Having a cell phone can give a child more flexibility in going places and time constraints. Monitoring their behavior and whereabouts is relaxed because of the ease in contacting them by cell phone at any time.
It also presents opportunities for kids to get into more trouble. Being able to become “friends” with large numbers of others through social networking can expand their horizons but can also create alliances which are not wholesome.
Being able to do research on the Internet for homework can greatly expand access to information previously available only in print in the library or carrying heavy books in a back pack. Having computer access to the web also opens the door for kids to access websites that may have content the parent or grandparent might find objectionable. This presents serious challenges for those parents or grandparents who are not comfortable or knowledgeable in using a computer.
Electronic devices such as the X-box, Play Station, and the iPod can provide hours of entertainment and fun. If not used to escape interacting with others or being physically active, these devices can be a good source of entertainment. It may also serve as a barrier between the child and the Grandparent either because of interest or difficulty in sharing the experience because many of these devices are highly visual in nature. Helping the child to establish a balance between relying on entertainment provided by electronic gadgets and an active physical and social activity can be a significant challenge.

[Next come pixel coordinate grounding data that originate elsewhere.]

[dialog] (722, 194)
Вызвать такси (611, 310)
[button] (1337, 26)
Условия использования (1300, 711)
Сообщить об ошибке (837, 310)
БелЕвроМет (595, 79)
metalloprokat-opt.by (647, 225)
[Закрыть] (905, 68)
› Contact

As is true with any generation, the music that appeals to kids today is very different than that which you may have enjoyed in the past. You may find it too loud and have difficulty understanding the lyrics. And, some of the music that is available uses language you might find unacceptable. Helping the child develop the judgment and discipline to make good judgments about what they listen to and share with others is, as it always has been, the only safeguard.
Time, Money, and Energy
If you, as a grandparent, are retired or only working part time, you may have more time to spend with the grandkids than parents who may be working. But, you most likely will have less discretionary money to spend, so planning carefully and communicating clearly with children what you can afford to do that is special and what you can’t is important. As we all get older, we do not have the same level of energy we had (or thought we had) when we were younger. Recognizing this and pacing yourself is also of great importance.

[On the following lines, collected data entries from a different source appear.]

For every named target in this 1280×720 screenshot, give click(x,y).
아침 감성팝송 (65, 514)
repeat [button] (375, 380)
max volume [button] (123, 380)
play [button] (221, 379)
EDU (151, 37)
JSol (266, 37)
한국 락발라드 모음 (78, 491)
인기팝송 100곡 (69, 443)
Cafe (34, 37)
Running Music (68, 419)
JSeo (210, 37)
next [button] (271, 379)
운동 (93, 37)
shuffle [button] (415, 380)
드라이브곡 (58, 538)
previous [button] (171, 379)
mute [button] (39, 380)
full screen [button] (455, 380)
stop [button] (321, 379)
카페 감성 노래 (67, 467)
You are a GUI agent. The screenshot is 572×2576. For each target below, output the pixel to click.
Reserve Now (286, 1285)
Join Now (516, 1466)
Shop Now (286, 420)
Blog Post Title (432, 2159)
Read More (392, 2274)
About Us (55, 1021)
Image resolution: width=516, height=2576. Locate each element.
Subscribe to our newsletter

If any of the children you are helping to care for have physical or emotional difficulties which interfere with progress in school, you may want to explore getting additional assistance from the school distict through what is called “special education.” Federal law known as the Individuals with Disabilities Education Act (IDEA), requires state and local schools to provide individualized services for children who are determined to have a qualifying disability. While these services can greatly improve the learning experience, the child may feel stigmatized by attending a special ed class or being transported to school on a special bus. These are genuine concerns that a child might have and helping them to understand that being “a special ed kid” does not mean that they are dumb or stupid, or that they will be expected to do less than other kids. In the final analysis, anyone with a disability must perform as well as anyone else even though they might do it in a different way. Perhaps the parent or grandparent with vision loss is in a good position to demonstrate this to a child who has a disability, or those who don’t.
Grandparents have a special gift to present to grandchildren—the wisdom and perspective that comes with a lifetime of experiences.